Showing posts with label writing. Show all posts
Showing posts with label writing. Show all posts

Friday, April 29, 2016

Still here.... but detaching

I stopped writing for a while. Just stopped. I'm trying to get back into it now, slowly.

The last time I posted here, way back in October, I was blogging about depression. I'm still fighting that, but keeping it quiet. I don't believe there is a magical cure. I'm just doing what I can on my own.

I talked to my mother yesterday, the inspiration for this blog, and she's just... well I'm doing my best to detach. She's okay, but she's medicated. The addiction is just consuming her. I wonder if she'll outlive us all or if her days are numbered. I really, really have to let go. I know my daughter misses her but even my daughter... she is starting to see that my mother is different.

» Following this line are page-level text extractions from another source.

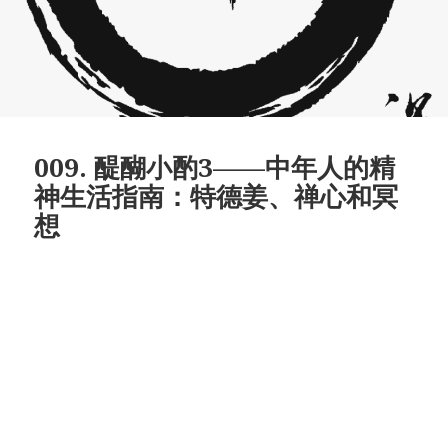
009. 醍醐小酌3——中年人的精
神生活指南：特德姜、禅心和冥
想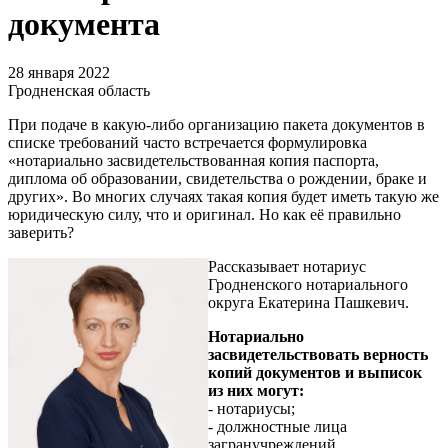
документа
28 января 2022
Гродненская область
При подаче в какую-либо организацию пакета документов в
списке требований часто встречается формулировка
«нотариально засвидетельствованная копия паспорта,
диплома об образовании, свидетельства о рождении, браке и
других». Во многих случаях такая копия будет иметь такую же
юридическую силу, что и оригинал. Но как её правильно
заверить?
Рассказывает нотариус
Гродненского нотариального
округа Екатерина Пашкевич.
Нотариально
засвидетельствовать верность
копий документов и выписок
из них могут:
- нотариусы;
- должностные лица
загранучреждений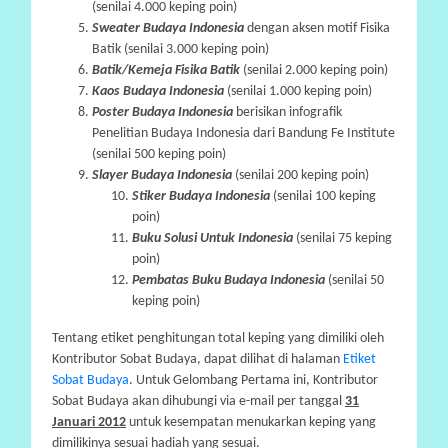
(
senilai
4.000
keping
poin
)
A
Sweater Budaya Indonesia
dengan aksen motif Fisika
Batik (
senilai
3.000
keping
poin
)
Batik/Kemeja Fisika Batik
(
senilai
2.000
keping
poin
)
Kaos Budaya Indonesia
(
senilai
1.000
keping
poin
)
Poster Budaya Indonesia
berisikan infografik
Penelitian Budaya Indonesia dari Bandung Fe Institute
(
senilai
500
keping
poin
)
Slayer Budaya Indonesia
(
senilai
200
keping
poin
)
Stiker Budaya Indonesia
(
senilai
100
keping
poin
)
Buku Solusi Untuk Indonesia
(seni
lai 75 keping
poin)
Pembatas Buku Budaya Indonesia
(senilai 50
keping
poin
)
Tentang etiket penghitungan total keping yang dimiliki oleh
Kontributor Sobat Budaya, dapat dilihat di halaman
Etiket
Sobat Budaya
. Untuk Gelombang Pertama ini, Kontributor
Sobat Budaya akan dihubungi via e-mail per tanggal
31
Januari 2012
untuk kesempatan menukarkan keping yang
dimilikinya sesuai hadiah yang sesuai.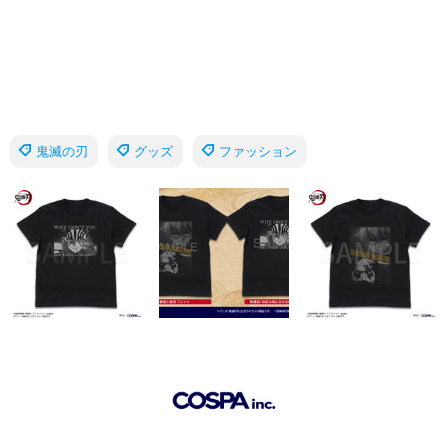
鬼滅の刃
グッズ
ファッション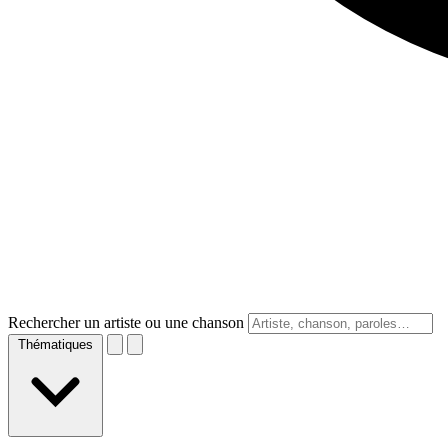
Rechercher un artiste ou une chanson
Thématiques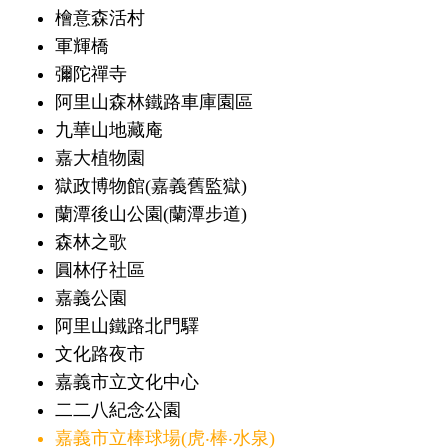
檜意森活村
軍輝橋
彌陀禪寺
阿里山森林鐵路車庫園區
九華山地藏庵
嘉大植物園
獄政博物館(嘉義舊監獄)
蘭潭後山公園(蘭潭步道)
森林之歌
圓林仔社區
嘉義公園
阿里山鐵路北門驛
文化路夜市
嘉義市立文化中心
二二八紀念公園
嘉義市立棒球場(虎‧棒‧水泉)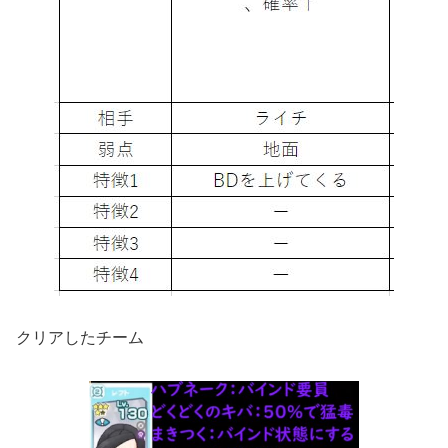
クリアしたチーム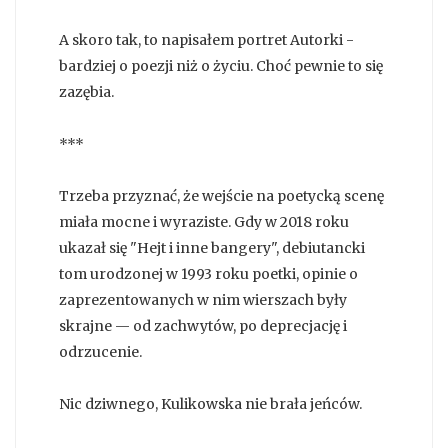
A skoro tak, to napisałem portret Autorki -
bardziej o poezji niż o życiu. Choć pewnie to się
zazębia.
***
Trzeba przyznać, że wejście na poetycką scenę
miała mocne i wyraziste. Gdy w 2018 roku
ukazał się "Hejt i inne bangery", debiutancki
tom urodzonej w 1993 roku poetki, opinie o
zaprezentowanych w nim wierszach były
skrajne — od zachwytów, po deprecjację i
odrzucenie.
Nic dziwnego, Kulikowska nie brała jeńców.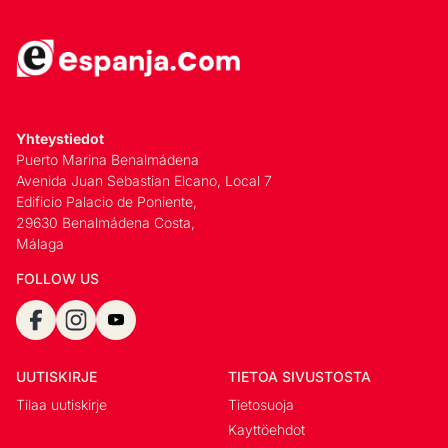
Yhteystiedot
Puerto Marina Benalmádena
Avenida Juan Sebastian Elcano, Local 7
Edificio Palacio de Poniente,
29630 Benalmádena Costa,
Málaga
FOLLOW US
UUTISKIRJE
TIETOA SIVUSTOSTA
Tilaa uutiskirje
Tietosuoja
Kayttöehdot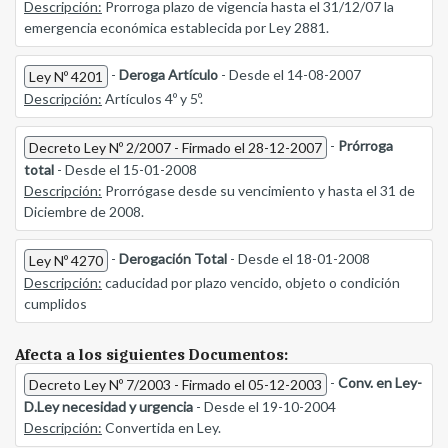
Descripción:
Prorroga plazo de vigencia hasta el 31/12/07 la
emergencia económica establecida por Ley 2881.
-
Deroga Artículo
- Desde el 14-08-2007
Ley Nº 4201
Descripción:
Artículos 4º y 5º.
-
Prórroga
Decreto Ley Nº 2/2007 - Firmado el 28-12-2007
total
- Desde el 15-01-2008
Descripción:
Prorrógase desde su vencimiento y hasta el 31 de
Diciembre de 2008.
-
Derogación Total
- Desde el 18-01-2008
Ley Nº 4270
Descripción:
caducidad por plazo vencido, objeto o condición
cumplidos
Afecta a los siguientes Documentos:
-
Conv. en Ley-
Decreto Ley Nº 7/2003 - Firmado el 05-12-2003
D.Ley necesidad y urgencia
- Desde el 19-10-2004
Descripción:
Convertida en Ley.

The generation gap is alive and well of course. My husband and I have been having fun telling our 10-year old about things that didn't exist in our childhood. Yesterday an example was YouTube. My mom doesn't have a computer. I think she's HEARD of YouTube maybe, but she doesn't really know much about it. My daughter got on the phone and was telling her that she's been making videos which she hopes to post to YouTube. I tried to imagine my mother's thought process. She's probably wondering when we bought our daughter a video camera or something to start with, but really... she's lost and confused and she told me so. It's only going to get worse Mom. Sorry.

So my mother's world is shrinking in a way. She doesn't read books, she doesn't travel, she doesn't get many visitors. She watches tv, goes where the apartment van takes her, and spends her time in her senior citizen apartment building. She's not political, not active, and can't drive. She medicates, smokes, and drinks, and her days and nights go by.

I just need to let it go.

Tuesday, November 20, 2012

Happy Thanksgiving!

Sorry I haven't been on here much. Sometimes life just gets in the way of things. I've been working on a novel for National Novel Writing Month (NaNoWriMo), taking photographs of my beautiful neighborhood in Western Massachusetts, and just generally trying to keep up with my daily life in so many places. I actually write four blogs, and it's not uncommon for me to fall behind on one or more of them. Since my mother moved to Florida, and I am not often in "crisis mode" with my Al-Anon, it is easier to let this one slide. That's not to say I'm not practicing the gifts that Al-Anon has given me though.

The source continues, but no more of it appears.